Blizzard not one for the books

By Northern Plains' standards, Sunday's blizzard was not a record-breaker.

It met the meteorological definition of a blizzard, mostly because of high winds, but as Red River Valley blizzards can go, it was a bit wimpy. After all, the mercury got nowhere near zero and the snowfall, while substantial, piled up either side of a foot in most of the region - not enough to win a place in the memory files of great storms.

Nonetheless, the storm took on a high profile because it was the first snowstorm/blizzard in at least a couple of seasons that dumped so much snow and was accompanied by white out-generating winds. Since the memories of most people are short, the Sunday storm took on more heft than it really deserved when compared to blizzards of the past. The winter of 1996-97, for example, set the high bar for one of the worst recent winters in memory.

Still, a foot or more of snow across the Fargo-Moorhead-West Fargo metro is no small matter. Major highways were closed. While most businesses, government offices and schools are closed down on Sunday, most remained locked up through Monday noon as crews plowed city streets, cleared parking lots and opened rural roads and interstate highways. By noon Monday it was a near-normal post-blizzard day in the region.

Credit goes to the quick work of snow removal crews. As soon as the wind began to slacken - sometime after midnight Monday - city plows (in particular in Fargo) were out and opening major urban thoroughfares. By 7 a.m. the city's arterial streets and even many secondary routes were scraped clear and wide open to morning traffic (reduced, of course, because of all the closings).

To be sure, in a city the size of Fargo not everyone will be happy with the speed or style of snow removal. Everyone, it seems, wants their neighborhood cleared quickly, if not first. If a city snowplow truck hasn't made a pass right now, the complainers complain.
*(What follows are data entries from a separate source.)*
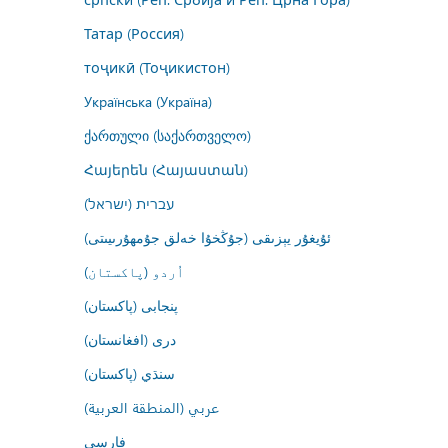
Татар (Россия)
тоҷикӣ (Тоҷикистон)
Українська (Україна)
ქართული (საქართველო)
Հայերեն (Հայաստան)
עברית (ישראל)
ئۇيغۇر يېزىقى (جۇڭخۇا خەلق جۇمھۇرىيىتى)
اُردو (پاکستان)
پنجابی (پاکستان)
درى (افغانستان)
سنڌي (پاکستان)
عربي (المنطقة العربية)
فارسى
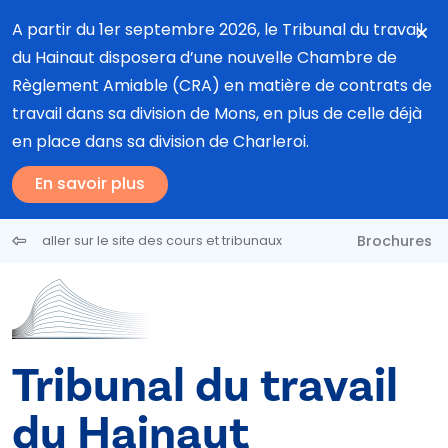
Aller au contenu principal
A partir du 1er septembre 2026, le Tribunal du travail
du Hainaut disposera d’une nouvelle Chambre de
Règlement Amiable (CRA) en matière de contrats de
travail dans sa division de Mons, en plus de celle déjà
en place dans sa division de Charleroi.
En savoir plus
Brochures
aller sur le site des cours et tribunaux
Tribunal du travail
du Hainaut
So what else is new? It will take some time - a couple days likely - for crews to get to all the hundreds of neighborhood streets that were plugged by the snow. The logistics of snow removal in a growing city are what they are.

Complainers aside, the facts of the matter confirm the city got to work as soon as the storm abated, and by early Monday morning, major roadways were plowed to the pavement and open for traffic. That's good work.